A l'envers, à l'endroit

VME.
Trois lettres pour trois petits mots.
Version de Manoeuvre Externe.
Je t'en parlais il y a quelques jours ici. Le Locataire est en siège et j'ai rendez-vous pour tenter de le remettre dans le "droit chemin".
Voilà mon ressenti du moment, comment je l'ai vécu et surtout la finalité de la manoeuvre. A l'envers ou à l'endroit?



Il est 6 heures du matin ce 1er décembre lorsque le réveil me tire hors de mon lit. J'ai mal dormi. Et trop peu.

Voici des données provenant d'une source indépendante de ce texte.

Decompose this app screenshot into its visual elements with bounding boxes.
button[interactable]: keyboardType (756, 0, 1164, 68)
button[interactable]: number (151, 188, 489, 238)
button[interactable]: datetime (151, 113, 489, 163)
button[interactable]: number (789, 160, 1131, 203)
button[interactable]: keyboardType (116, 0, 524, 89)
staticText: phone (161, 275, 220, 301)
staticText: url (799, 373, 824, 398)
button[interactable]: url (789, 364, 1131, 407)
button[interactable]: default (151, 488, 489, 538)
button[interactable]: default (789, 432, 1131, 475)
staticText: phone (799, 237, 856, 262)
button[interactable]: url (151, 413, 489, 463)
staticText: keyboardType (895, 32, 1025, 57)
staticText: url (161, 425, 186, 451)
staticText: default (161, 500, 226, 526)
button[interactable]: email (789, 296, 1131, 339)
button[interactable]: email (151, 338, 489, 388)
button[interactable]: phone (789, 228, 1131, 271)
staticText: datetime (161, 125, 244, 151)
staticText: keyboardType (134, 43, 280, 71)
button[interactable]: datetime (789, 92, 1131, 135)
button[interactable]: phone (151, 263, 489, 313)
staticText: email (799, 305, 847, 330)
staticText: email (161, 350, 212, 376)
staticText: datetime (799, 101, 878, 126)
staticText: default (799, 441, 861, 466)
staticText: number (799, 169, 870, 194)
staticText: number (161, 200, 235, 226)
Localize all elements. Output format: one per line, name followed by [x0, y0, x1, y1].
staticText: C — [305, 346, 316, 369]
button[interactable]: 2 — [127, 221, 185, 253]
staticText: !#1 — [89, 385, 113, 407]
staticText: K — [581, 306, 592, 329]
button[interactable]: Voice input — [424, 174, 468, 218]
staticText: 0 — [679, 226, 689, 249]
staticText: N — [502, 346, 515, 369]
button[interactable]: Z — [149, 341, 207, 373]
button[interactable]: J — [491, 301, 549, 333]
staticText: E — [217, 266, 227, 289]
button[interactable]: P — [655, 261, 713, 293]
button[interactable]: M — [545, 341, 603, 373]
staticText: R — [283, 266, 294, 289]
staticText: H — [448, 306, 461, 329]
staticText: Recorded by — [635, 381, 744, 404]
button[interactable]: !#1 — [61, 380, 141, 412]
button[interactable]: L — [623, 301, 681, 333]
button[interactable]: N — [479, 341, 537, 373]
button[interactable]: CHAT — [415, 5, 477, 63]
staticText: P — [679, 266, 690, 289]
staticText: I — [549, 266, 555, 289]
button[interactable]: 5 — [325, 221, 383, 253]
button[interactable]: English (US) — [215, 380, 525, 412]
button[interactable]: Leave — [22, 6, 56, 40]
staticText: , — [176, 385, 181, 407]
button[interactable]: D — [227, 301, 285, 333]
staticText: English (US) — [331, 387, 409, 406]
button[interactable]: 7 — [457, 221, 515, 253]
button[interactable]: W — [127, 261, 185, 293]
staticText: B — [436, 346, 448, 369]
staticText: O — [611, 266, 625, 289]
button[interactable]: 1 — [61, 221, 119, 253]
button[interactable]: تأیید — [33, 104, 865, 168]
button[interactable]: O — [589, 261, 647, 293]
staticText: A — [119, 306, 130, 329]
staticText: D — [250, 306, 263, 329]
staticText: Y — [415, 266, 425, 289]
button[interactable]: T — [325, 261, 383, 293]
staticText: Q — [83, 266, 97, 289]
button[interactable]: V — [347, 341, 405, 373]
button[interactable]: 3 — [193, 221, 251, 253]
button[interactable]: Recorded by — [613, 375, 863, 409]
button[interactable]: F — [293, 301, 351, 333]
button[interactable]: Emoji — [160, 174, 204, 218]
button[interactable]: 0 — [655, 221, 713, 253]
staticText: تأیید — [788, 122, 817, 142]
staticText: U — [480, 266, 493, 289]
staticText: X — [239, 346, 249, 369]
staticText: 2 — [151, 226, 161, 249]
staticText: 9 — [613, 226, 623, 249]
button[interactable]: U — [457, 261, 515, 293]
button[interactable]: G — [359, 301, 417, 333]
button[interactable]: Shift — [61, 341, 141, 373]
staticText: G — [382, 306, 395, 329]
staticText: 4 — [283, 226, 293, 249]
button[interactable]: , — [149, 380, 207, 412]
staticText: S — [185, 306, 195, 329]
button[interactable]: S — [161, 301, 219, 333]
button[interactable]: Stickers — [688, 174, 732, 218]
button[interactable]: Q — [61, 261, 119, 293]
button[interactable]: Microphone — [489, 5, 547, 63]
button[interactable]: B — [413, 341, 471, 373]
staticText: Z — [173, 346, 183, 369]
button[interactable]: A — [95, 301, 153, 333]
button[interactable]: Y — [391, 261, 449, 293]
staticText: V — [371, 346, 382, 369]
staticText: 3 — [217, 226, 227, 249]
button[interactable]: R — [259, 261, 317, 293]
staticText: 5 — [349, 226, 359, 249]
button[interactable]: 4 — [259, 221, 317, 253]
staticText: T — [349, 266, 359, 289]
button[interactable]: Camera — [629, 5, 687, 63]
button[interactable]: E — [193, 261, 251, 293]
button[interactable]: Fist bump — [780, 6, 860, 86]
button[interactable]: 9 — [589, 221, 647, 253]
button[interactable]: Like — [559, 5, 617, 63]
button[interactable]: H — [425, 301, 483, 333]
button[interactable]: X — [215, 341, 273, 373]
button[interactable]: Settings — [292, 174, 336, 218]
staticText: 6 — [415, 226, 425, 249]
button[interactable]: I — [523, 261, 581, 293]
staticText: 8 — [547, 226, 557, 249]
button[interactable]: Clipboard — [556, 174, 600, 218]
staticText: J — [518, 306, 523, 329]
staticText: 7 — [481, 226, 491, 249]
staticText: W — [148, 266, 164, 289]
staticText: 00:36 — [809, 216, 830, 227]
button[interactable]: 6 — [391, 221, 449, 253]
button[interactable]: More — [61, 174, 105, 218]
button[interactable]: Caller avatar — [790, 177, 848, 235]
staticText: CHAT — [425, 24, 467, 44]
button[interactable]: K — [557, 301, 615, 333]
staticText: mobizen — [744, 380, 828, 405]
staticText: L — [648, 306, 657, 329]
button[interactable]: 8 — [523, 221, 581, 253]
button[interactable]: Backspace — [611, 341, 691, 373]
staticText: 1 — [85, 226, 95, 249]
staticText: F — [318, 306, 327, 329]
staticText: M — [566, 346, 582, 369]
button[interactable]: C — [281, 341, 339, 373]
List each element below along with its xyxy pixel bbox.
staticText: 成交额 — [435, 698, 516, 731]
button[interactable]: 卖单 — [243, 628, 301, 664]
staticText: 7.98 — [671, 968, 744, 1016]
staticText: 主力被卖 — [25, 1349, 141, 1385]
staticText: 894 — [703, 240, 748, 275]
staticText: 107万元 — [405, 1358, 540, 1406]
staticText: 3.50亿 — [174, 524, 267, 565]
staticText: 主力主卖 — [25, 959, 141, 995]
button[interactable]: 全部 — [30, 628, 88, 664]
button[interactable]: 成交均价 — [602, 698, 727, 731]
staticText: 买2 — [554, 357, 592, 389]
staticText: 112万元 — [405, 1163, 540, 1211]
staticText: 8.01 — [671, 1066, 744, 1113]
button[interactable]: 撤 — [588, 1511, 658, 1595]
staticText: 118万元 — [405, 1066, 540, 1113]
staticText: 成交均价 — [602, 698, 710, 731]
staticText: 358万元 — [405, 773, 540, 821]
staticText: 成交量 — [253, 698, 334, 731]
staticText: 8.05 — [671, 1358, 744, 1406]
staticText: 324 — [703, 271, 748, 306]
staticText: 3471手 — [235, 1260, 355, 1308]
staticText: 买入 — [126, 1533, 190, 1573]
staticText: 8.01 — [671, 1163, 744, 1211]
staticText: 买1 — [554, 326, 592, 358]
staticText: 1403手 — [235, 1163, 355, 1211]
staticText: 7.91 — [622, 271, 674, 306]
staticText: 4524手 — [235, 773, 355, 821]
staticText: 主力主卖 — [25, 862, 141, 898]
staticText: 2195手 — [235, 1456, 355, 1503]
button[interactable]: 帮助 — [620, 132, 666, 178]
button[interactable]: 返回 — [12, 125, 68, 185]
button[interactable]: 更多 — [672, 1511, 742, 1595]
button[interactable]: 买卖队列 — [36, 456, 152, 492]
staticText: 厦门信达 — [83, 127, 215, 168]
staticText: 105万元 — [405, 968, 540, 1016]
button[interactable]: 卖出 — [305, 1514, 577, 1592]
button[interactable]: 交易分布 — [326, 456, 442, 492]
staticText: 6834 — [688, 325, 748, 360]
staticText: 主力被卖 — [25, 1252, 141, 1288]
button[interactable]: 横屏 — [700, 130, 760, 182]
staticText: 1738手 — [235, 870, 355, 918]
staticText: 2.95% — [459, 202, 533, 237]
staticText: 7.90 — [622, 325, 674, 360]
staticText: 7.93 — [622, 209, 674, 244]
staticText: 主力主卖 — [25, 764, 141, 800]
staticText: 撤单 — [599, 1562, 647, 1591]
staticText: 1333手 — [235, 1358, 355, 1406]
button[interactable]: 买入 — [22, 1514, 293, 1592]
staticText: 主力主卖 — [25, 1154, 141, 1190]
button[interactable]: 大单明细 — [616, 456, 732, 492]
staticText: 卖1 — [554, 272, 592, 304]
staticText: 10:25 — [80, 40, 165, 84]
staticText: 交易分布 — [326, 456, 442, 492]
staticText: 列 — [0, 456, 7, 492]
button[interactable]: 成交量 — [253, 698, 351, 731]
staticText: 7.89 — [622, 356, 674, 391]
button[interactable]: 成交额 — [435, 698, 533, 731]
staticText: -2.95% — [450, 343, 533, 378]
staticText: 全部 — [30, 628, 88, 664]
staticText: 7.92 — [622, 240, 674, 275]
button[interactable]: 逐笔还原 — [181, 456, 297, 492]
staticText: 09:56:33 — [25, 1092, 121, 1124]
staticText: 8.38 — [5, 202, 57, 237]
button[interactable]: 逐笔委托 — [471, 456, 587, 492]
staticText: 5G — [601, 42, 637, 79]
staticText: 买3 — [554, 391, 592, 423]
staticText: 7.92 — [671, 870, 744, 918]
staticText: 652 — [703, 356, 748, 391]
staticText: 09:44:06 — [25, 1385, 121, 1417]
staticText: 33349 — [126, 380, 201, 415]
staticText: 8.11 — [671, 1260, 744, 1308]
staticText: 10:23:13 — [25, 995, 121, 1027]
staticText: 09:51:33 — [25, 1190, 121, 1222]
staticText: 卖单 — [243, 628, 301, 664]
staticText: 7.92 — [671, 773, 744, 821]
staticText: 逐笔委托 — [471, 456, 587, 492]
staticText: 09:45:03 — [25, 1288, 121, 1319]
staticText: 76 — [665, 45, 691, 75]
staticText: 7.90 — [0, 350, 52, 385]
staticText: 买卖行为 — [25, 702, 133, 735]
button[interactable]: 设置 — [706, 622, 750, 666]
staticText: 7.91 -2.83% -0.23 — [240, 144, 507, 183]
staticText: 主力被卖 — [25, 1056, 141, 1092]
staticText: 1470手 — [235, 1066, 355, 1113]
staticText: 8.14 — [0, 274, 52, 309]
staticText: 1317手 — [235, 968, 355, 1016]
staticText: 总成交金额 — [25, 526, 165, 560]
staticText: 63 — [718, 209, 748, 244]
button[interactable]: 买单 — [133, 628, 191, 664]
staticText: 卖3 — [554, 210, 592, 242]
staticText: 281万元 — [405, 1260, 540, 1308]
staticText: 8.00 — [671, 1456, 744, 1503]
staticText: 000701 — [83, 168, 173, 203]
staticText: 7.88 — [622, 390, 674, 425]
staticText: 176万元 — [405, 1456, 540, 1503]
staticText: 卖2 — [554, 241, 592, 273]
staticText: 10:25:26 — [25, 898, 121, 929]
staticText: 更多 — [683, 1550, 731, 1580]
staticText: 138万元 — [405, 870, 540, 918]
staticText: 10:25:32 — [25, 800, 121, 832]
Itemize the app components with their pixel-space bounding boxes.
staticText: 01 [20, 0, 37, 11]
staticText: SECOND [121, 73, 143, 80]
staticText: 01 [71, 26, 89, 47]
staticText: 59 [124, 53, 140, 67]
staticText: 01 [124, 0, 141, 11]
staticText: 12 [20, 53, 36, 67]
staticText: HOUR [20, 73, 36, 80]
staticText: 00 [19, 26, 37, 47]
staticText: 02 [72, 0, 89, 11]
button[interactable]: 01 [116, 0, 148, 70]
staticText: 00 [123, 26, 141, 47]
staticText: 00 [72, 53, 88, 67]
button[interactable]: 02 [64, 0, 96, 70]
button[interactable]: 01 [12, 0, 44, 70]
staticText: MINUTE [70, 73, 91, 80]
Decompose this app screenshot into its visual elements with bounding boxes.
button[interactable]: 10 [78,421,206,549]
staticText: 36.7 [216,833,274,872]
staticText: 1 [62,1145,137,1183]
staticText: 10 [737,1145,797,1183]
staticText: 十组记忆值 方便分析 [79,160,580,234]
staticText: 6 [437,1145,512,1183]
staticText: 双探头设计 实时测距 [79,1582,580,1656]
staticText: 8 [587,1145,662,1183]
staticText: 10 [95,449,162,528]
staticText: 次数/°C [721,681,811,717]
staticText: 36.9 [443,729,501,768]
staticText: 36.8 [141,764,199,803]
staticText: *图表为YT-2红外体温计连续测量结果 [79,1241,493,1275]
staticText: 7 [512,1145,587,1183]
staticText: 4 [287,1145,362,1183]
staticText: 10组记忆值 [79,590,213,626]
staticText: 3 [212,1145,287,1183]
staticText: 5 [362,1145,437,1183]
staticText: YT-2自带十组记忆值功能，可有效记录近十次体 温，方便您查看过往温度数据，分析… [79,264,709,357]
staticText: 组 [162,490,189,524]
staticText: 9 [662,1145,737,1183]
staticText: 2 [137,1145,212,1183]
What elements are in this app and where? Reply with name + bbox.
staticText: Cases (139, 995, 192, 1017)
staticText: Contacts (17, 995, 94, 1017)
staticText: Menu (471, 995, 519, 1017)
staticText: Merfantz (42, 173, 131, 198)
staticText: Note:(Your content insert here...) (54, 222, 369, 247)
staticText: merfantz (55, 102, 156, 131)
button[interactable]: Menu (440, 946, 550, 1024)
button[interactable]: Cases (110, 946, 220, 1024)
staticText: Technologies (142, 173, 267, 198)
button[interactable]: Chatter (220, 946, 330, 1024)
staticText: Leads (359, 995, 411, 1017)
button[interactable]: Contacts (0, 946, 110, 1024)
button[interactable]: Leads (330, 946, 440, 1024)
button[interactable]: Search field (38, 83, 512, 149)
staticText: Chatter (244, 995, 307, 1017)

Petit-déjeuner rapide puis douche qui ne le sera pas moins. Mes affaires m'attendent depuis la veille. Je suis prête. Hormis ma tête qui a bien du mal à réagir, à s'allumer.

Mon petit sac de voyage à la main, je descend rejoindre l'arrêt de bus à quelques centaines de mètres de moi. 6h58: pour une fois il est à l'heure. Le ciel est complétement noir, sans une étoile et le soleil n'a pas l'air pressé de montrer ses premiers rayons matinaux. Je m'engouffre dans le bus, lui aussi dans le noir.
Mon esprit est raccord avec eux.

Quinze minutes plus tard, j'attend la correspondance qui me ménera à destination. Je tremble. Et pas seulement à cause des températures à peine positives de ce lundi.

A cette heure-ci, le "bus-tramway" est déjà surchargé de jeunes étudiants mal réveillés et de travailleurs blasés. Tant bien que mal je réussis à me frayer un passage avec mon Locataire et même à pécho une place assise.
J'ai de la chance.

Les odeurs de parfum et de tabac froid se mélangent et me sont toujours aussi difficilement supportables, encore plus le matin, et l'air ambiant en est envahi. J'enfonce un peu plus mon visage dans mon écharpe pour tenter de les atténuer, tout en réprimant mes haut-le-coeur.
J'ai l'habitude.

Le trajet me semble durer des heures mais bientôt le bus crache des flots de voyageurs pressés pour m'y laisser seule - ou presque - en tête à tête avec mon Locataire, jusqu'au terminus: maternité.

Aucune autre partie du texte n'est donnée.